Question 1: In some of our 10-point scale questions, there are a few outliers that I’d like to do something with. I don’t want to eliminate them from the study since the sample is small, so can I just multiply these respondents’ answers times 4 or 5 (or something) to bring them closer to the middle of the other respondents’ ratings?
Question 2: I’d like to test if there is a statistical difference between the male and female scores. Should I do a t-test or a one-way ANOVA? Thanks for your help. - Anonymous
Anon: You’ll notice that I edited your question a bit, but I don’t think I changed your meaning. Please let me know if I did.
Answer 1: For those of you who don’t know, an outlier is a score that is significantly lower or higher than the other scores in a data set. In some cases, researchers transform the data so that the affect of the outliers is minimized.
The answer to your question is “no.” If you transform the outliers, you must do the same thing to all the respondents’ ratings. In other words, if you multiply the outliers times 4, you must do the same for every other score. This is known as monotonic transformation—monotonic means “the same.”

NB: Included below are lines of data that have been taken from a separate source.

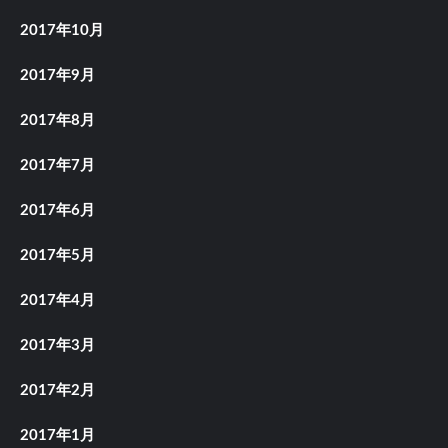
2017年10月
2017年9月
2017年8月
2017年7月
2017年6月
2017年5月
2017年4月
2017年3月
2017年2月
2017年1月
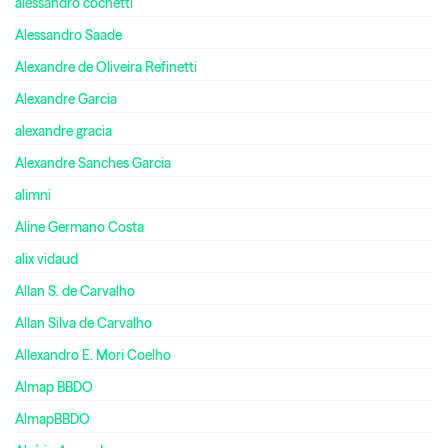
alessandro cochetti
Alessandro Saade
Alexandre de Oliveira Refinetti
Alexandre Garcia
alexandre gracia
Alexandre Sanches Garcia
alimni
Aline Germano Costa
alix vidaud
Allan S. de Carvalho
Allan Silva de Carvalho
Allexandro E. Mori Coelho
Almap BBDO
AlmapBBDO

However, multiplying isn’t the best way to transform data. I suggest that you use the square root of the ratings. If that doesn’t work, then use the log10 of the rating. Either of these procedures will pull the outliers in.

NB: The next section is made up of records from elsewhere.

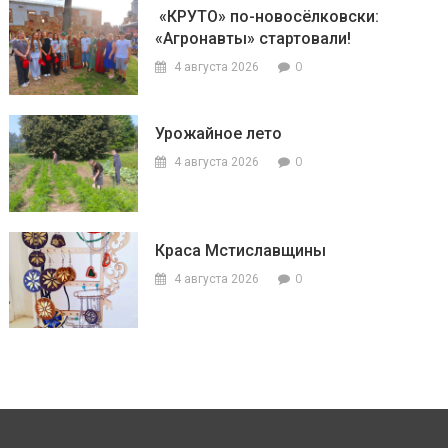
«КРУТО» по-новосёлковски:
«Агронавты» стартовали!
0
4 августа 2026
Урожайное лето
0
4 августа 2026
Краса Мстиславщины
0
4 августа 2026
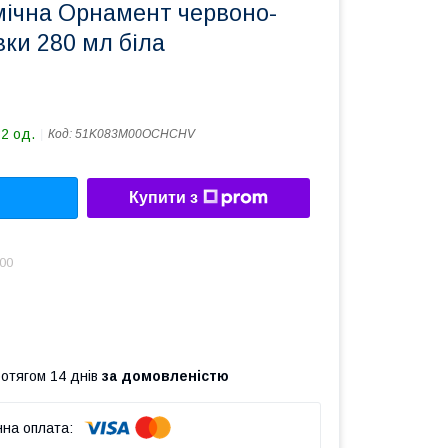
мічна Орнамент червоно-
ки 280 мл біла
32 од.
Код:
51K083M00OCHCHV
Купити з
.00
ротягом 14 днів
за домовленістю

Answer 2: A One-way ANOVA (analysis of variance) is statistically equivalent to a t-test, so it doesn’t matter which statistic you use. You’ll get the same answer.
Statistics Website
What is the name of the web site you mentioned once that includes stuff about statistics and other general information? – Jim
Jim: I’m taking a guess on this because of your general explanation. My guess
is:
"Martindale’s – The Reference Desk" located at www-sci.lib.uci.edu/HSG/Ref.html#fast
You will be amazed at the amount of stuff in this site.
Statistics - Why Learn?
I’m a college student and would like to be a radio PD. One of the required classes for a degree in broadcasting is statistics. Why do I need to learn statistics to be a PD? That seems like a waste of time and I hate statistics. - David
David: Well, let’s see for a moment how you could use statistics as a PD. You could, for example...
Calculate the average age of your audience. (Mean.)

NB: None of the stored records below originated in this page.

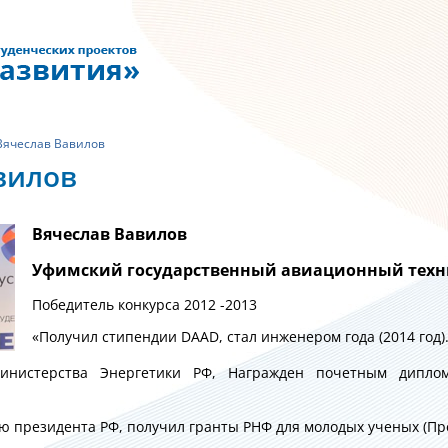
Вячеслав Вавилов
вилов
Вячеслав Вавилов
Уфимский государственный авиационный техн
Победитель конкурса 2012 -2013
«Получил стипендии DAAD, стал инженером года (2014 год)
инистерства Энергетики РФ, Награжден почетным дипло
.
ю президента РФ, получил гранты РНФ для молодых ученых (Пр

Calculate the age midpoint (50% above and 50% below) of your audience. (Median.)
Compare the younger end of your audience to the older end in reference to answers in a perceptual study, focus groups, or music tests. (Correlation, t-test, Analysis of Variance, and others.)
Find out how songs in your playlist relate to each other. (Correlation, factor analysis, cluster analysis.)
Accurately track your Arbitron numbers over several books. (Z-scores.)
Compare your Arbitron numbers to other radio stations in your company or to radio stations in other markets. (Z-scores.)
Determine the relationship between your radio station’s advertising and Arbitron numbers. (Correlation, multiple regression.)
Learn how to read tables from a perceptual study. (Crosstabs, Chi-Square.)
Determine which songs should be included in a special program you have designed for the weekends. (Correlation, factor analysis, canonical correlation, and others.)
Test your marketing—TV spots, billboards, direct mail, etc.. (Crosstabs, Z-scores, rating scales, and others.)
Find out the degree of similarity in the responses from your listeners in perceptual studies and music tests. (Standard deviation.)
Calculate sampling error for your research project. (Sample error formula.)
Test jocks you would like to hire for your radio station. (Chi-Square and others.)
Develop a bonus plan for your contract that accurately reflects increases or decreases in Arbitron numbers. (Z-scores.)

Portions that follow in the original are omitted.